Ödenemez denilen borçları ödediler. Her zaman milletin menfaatine kararlar aldılar. Bu işin muhalefeti iktidarı yok beyler. Bu iş yürek meselesi, vicdan meselesi….
Şimdi göreceğiz bakalım Afyonkarahisar’da benzer bir karar alınabilecek mi? Saraydan izinsiz adım atamayan sözde yöneticiler vatandaş lehine insiyatif alabilecek mi?
İnşallah alırlar, inşallah vatandaşımızın çıkarları doğrultusunda bir karara vesile oluruz. Tok açın halinden ne anlar? Saray hayatı yaşayan adam mübarek ramazan ayında evine sıcak pide alacak vatandaşın günlük 10 lirayı hesap etmesinden ne anlar?
Ama devran dönecek çok az kaldı…
14 Mayıs’ta huzura kavuşacağız. İYİ’ler kazanacak, kötüler kaybedecek. Yeni bir tarih yazılacak Allah’ın izniyle…
Dua, ibadet, yardımlaşma ve dayanışma günlerini uhdesinde barındıran, On Bir Ayın Sultanı olan bir Ramazan Ayına daha ulaşacak olmanın engin huzurunu ve mutluluğunu yaşamaktayız.
Ramazan-ı Şerif, insanlığı zulmetten aydınlığa kavuşturan kutsal kitabımız Kur’an-ı Kerim’in nazil olduğu, sabrın ve şükrün en güzel şekilde öğrenilip tatbik edildiği rahmet, mağfiret ve bereket ayıdır.
Bu kutlu zaman dilimini anlam ve önemine layık olarak idrak etmenin, af kapılarını sonuna kadar açan Yüce Rabbimizin sınırsız merhametinden yararlanmak için bulunmaz bir fırsat olduğunu asla unutmamak gerektir.
Çünkü Şehr-i Ramazan aynı zamanda nefsani isteklere gem vurulan, nefislerin terbiyeye tabi tutulduğu manevi temizlik ayıdır.
Bu müstesna günlerin sevincini, heyecanını, yardımlaşma ve dayanışma duygularını, cihanşümul mesajlarını çok iyi idrak etmeli ve bu güzellikleri hayatımızın her anına yayabilmeliyiz.

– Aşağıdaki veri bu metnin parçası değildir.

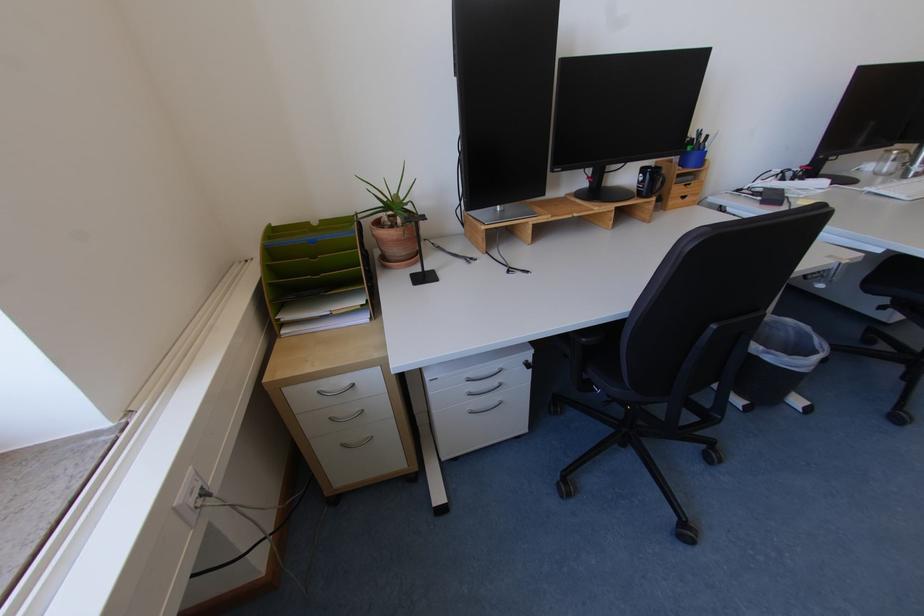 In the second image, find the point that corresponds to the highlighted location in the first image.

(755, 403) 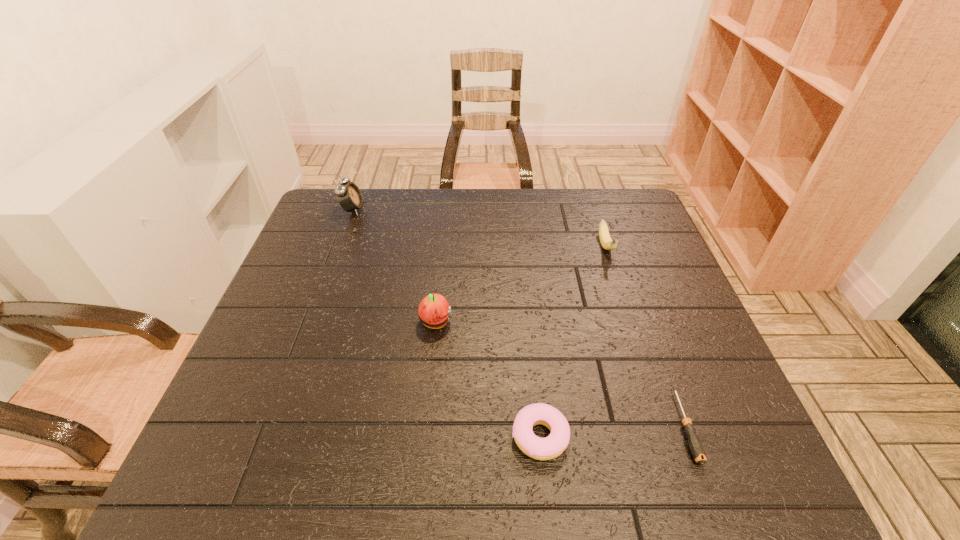 Find the location of `banana that is at the right edge`. banana that is at the right edge is located at coordinates (607, 243).

Locate an element on the screen. The image size is (960, 540). screwdriver present at the right edge is located at coordinates (696, 447).

Locate an element on the screen. This screenshot has height=540, width=960. object at the far left corner is located at coordinates (349, 196).

Identify the location of object present at the far right corner. (607, 243).

Image resolution: width=960 pixels, height=540 pixels. Find the location of `object present at the near right corner`. object present at the near right corner is located at coordinates (696, 447).

I want to click on vacant region at the far edge, so click(584, 219).

At what (x,y) coordinates should I click in order to perform the action: click on vacant space at the near edge of the desktop. Please return your answer as a coordinate pair (x, y). This screenshot has height=540, width=960. Looking at the image, I should click on (649, 485).

The height and width of the screenshot is (540, 960). I want to click on vacant point at the left edge, so click(x=280, y=429).

Where is `vacant point at the right edge`? vacant point at the right edge is located at coordinates (668, 434).

Locate an element on the screen. This screenshot has width=960, height=540. blank space at the far left corner of the desktop is located at coordinates (341, 221). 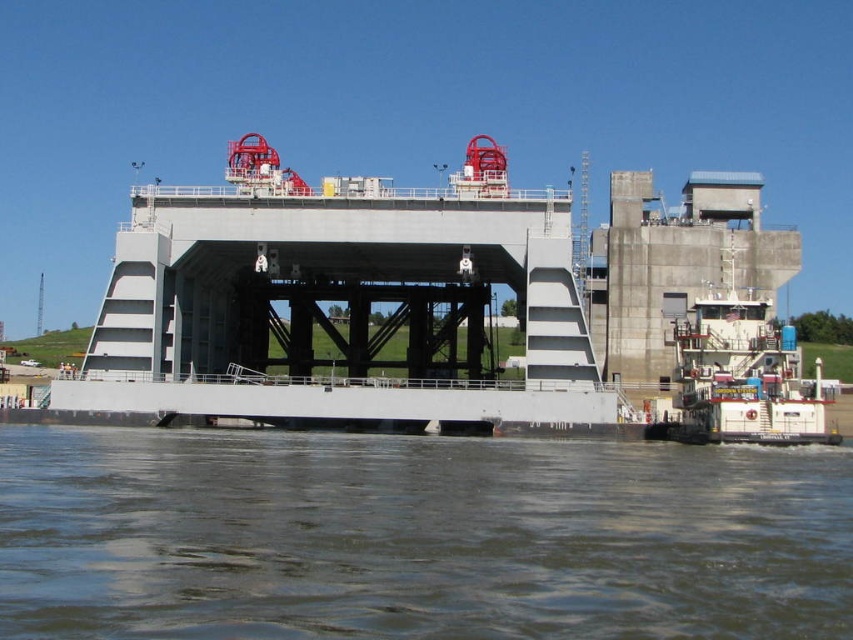 Question: Estimate the real-world distances between objects in this image. Which object is farther from the brown murky water at lower center?

Choices:
 (A) gray metallic bridge at center
 (B) white matte tugboat at lower right

Answer: (A)

Question: Which point is farther from the camera taking this photo?

Choices:
 (A) (718, 371)
 (B) (86, 509)

Answer: (A)

Question: Considering the relative positions of brown murky water at lower center and gray metallic bridge at center in the image provided, where is brown murky water at lower center located with respect to gray metallic bridge at center?

Choices:
 (A) below
 (B) above

Answer: (A)

Question: Can you confirm if brown murky water at lower center is positioned above white matte tugboat at lower right?

Choices:
 (A) no
 (B) yes

Answer: (A)

Question: Which of the following is the closest to the observer?

Choices:
 (A) (740, 390)
 (B) (474, 499)

Answer: (B)

Question: Is gray metallic bridge at center positioned before white matte tugboat at lower right?

Choices:
 (A) no
 (B) yes

Answer: (A) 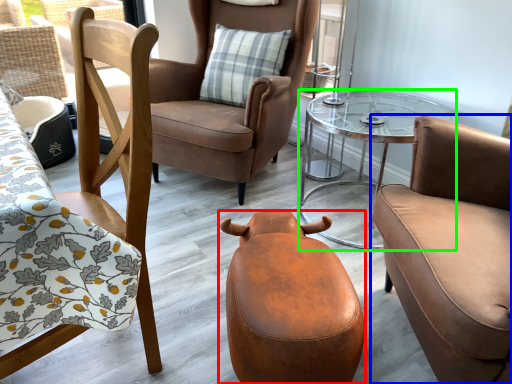 Question: Considering the real-world distances, which object is farthest from swivel chair (highlighted by a red box)? chair (highlighted by a blue box) or table (highlighted by a green box)?

Choices:
 (A) chair
 (B) table

Answer: (B)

Özellikle fakir ve yardıma muhtaç insanlarımızı, hasta, yaşlı, yetim, öksüz, kimsesiz kardeşlerimizi, Aziz Şehitlerimizin emaneti olan Şehit Ailelerimizi ve Kahraman Gazilerimizi ihmal etmemeli, kapılarını çalmalı, sofralarına misafir olmalı, onları sofralarımızda misafir etmeliyiz.
Güzelliklerle dolu olan bu rahmet ve mağfiret ayında kalplerimizden sevgiyi, sofralarımızdan bereketi, evlerimizden huzur ve saadeti eksik etmemesini ve bizleri dostluk, barış ve kardeşlik duygularının hâkim olduğu nice güzel günlere kavuşturmasını Yüce Allah’tan dua ve niyaz ediyorum.
Bu duygu ve düşünceler içerisinde Afyonlu hemşerilerimin, Aziz Milletimizin ve bütün İslam Âleminin mübarek Ramazan Ayı’nı kutluyor, Yüce Rabbimizin af ve mağfiretine vesile olmasını diliyorum.